Installing Kali Linux on VirtualBox
Step 1:
- Open VirtualBox.
- You will have a blank left side division unlike me.
Step 2:
- Click on the “Import” button.
- From source select “Local File System” and then in the Files section choose the Kali Linux “.ova” file you just downloaded.
Step 3:
- You will be shown an Appliance Setting’s page, let the settings remain as defaults.
- Click “Import”.
- You will get a Software Licence Agreement’s page, click “Agree”.
- Wait till the importing is done.
Step 4:
- Once the importing is finished, you will see a Kali Linux VM created in the right division.
- Right Click and go to settings.
- Go to the “Network” tab.
- In the “Attached to” section select Host-only Adapter because we don’t want our VM on our own local network.
- Click “OK”.
Step 5:
- Go ahead and Double Click on the Kali Linux VM to boot into it.
- The Login ID and the password both are “kali”.
Introduction to Metasploitable
- Metasploitable is a vulnerable Linux Virtual Machine that is developed intentionally to conduct security trainings.
- With Metasploit attacks can be practiced legally.
- Download Metasploitable.
Installing Metasploitable on VirtualBox
Step 1:
- Open VirtualBox.
Step 2:
- Click on New.
- Name the VM as Metasploitable2.
- Select the Type as Linux.
- Select the Version as Ubuntu (64-bit).
Step 3:
- Select “Use an existing virtual hard disk file” and then choose the Metasploitable Image you have just downloaded.
Step 4:
- Right click on the VM you just created and go to Settings.

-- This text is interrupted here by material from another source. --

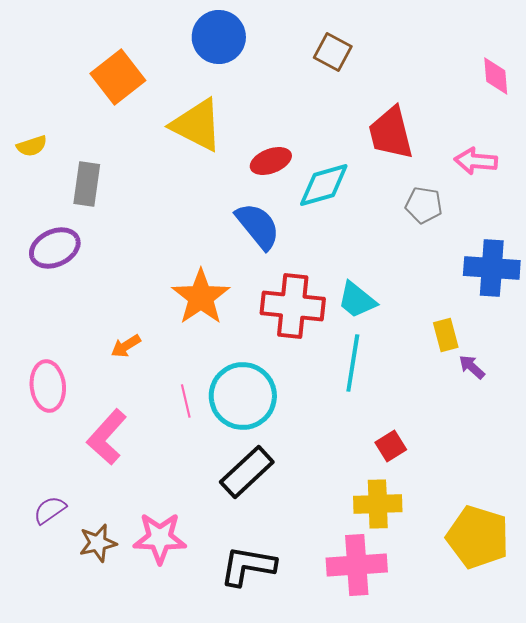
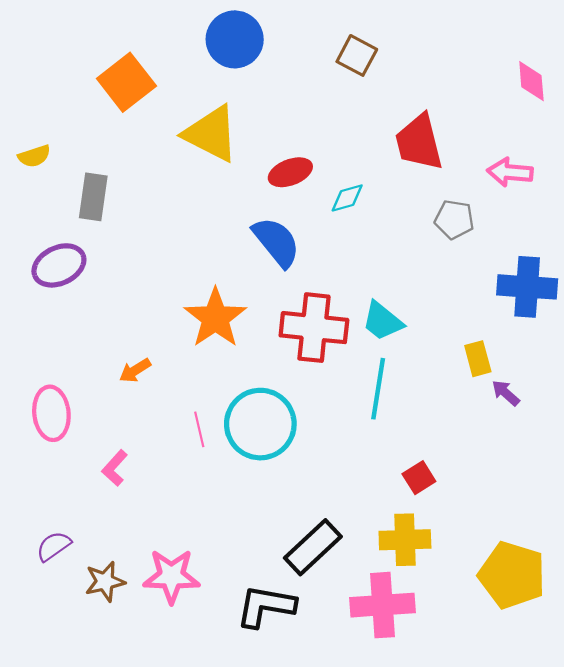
cyan diamond: (324, 185) -> (347, 198), size x0.6
pink L-shape: (107, 437) -> (115, 468), size x0.6
black rectangle: (247, 472) -> (313, 547), moved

- Go to the Network section.
- Change the Adapter type to “Host-only Adapter” because we don’t want our VM on our local network.
- Click “Ok”.
Step 5:
- Double click on the VM you just created.
- For the first time it will take time to boot up.

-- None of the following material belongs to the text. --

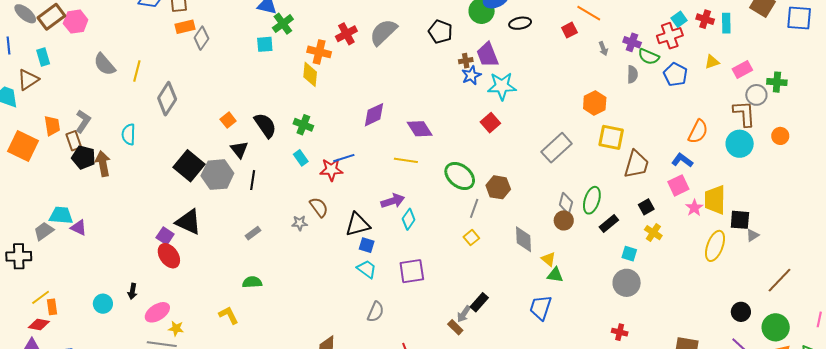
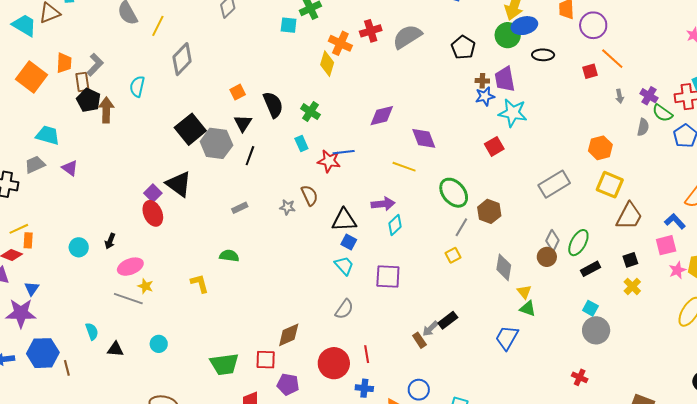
cyan trapezoid: (61, 215) -> (48, 135), moved
cyan square: (629, 254) -> (590, 308), moved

- The Login ID and the password both are “msfadmin”.
Preparing Metasploitable
Step 1:
- Type in the command “ifconfig” to get the IP address of the Metasploitable machine.
- The address next to “inet” is your IP address, note it down.
Step 2:
- Create a file using the command “touch test.txt”.

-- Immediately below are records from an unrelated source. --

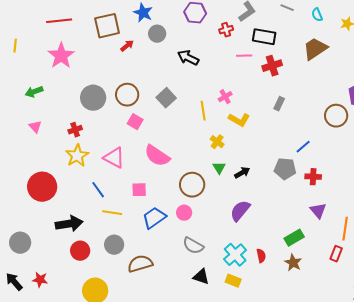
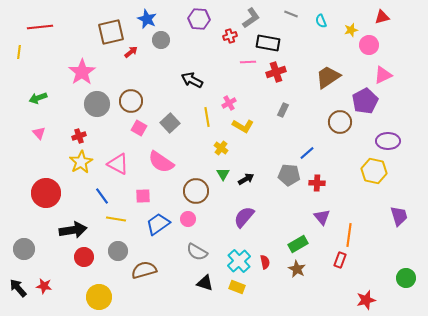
red line: (59, 21) -> (40, 27), moved
brown trapezoid: (315, 49) -> (328, 77), moved
pink star: (61, 56) -> (82, 72), moved
black arrow: (188, 58) -> (192, 80), moved
gray square: (166, 98) -> (170, 123), moved

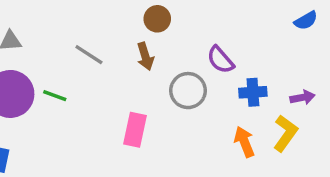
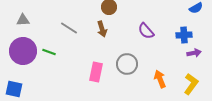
gray circle: (188, 91) -> (127, 64), moved
blue cross: (253, 92) -> (184, 35), moved
yellow L-shape: (285, 133) -> (191, 84), moved

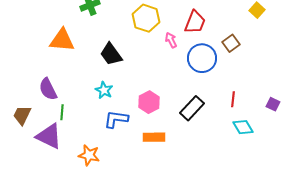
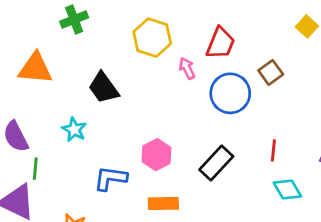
cyan star: (104, 90) -> (74, 130), moved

- Let’s write a message in that file.
- Enter command “nano text.txt”.
- Write some message for example: “This file has been written in Metasploitable”.
- Press “Ctrl + X” to Exit.
- Type in “y” to save modified buffer and then press Enter.
Introduction to Metasploit
- Metasploit is a Ruby-based penetration testing platform.
- It contains various tools for testing security vulnerabilities, enumerate networks, execute attacks and avoid detection.
- It provides an environment for penetration testing and exploit development.
Getting to know the Attack
- VSFTD is the default FTP server for Unix-like systems as well as Linux systems like Ubuntu, CentOS, Fedora, etc.
- In June 2011, a backdoor was introduced into the master site of VSFTPD Version 2.3.4 which allowed connection to the server without authentication.
- We are going to the use this vulnerability to make a “Backdoor Entry” into the metasploitable machine.
Getting Started with the Attack
Step 1:
- Go ahead and open a Terminal window in your Kali Linux VM.
- Type in command “msfconsole” to run the Metasploit Framework.
Step 2:
- To get the location of the exploit, enter command “search vsftpd”.
- To set up the exploit type “use exploit/unix/vsftpd_234_backdoor”.
Step 3:
- Enter “show options” command to check the default settings for the attack.
- We will have to point the RHOST to out victim machine which is nothing but the Metasploitable.
- Enter Command “set RHOST <ip address>”. Enter the IP address of your Metasploitable machine.
Step 4:
- Enter “exploit” to start the attack.
- You will notice that we have now been connected to the Metasploitable machine and a command shell has opened.
Conclusion
As a result, we have seen what is penetration testing, what are its stages and methods. We also got familiar with Oracle VirtualBox and installed two VMs on it. At last, we practiced a simple backdoor entry attack using Metasploit.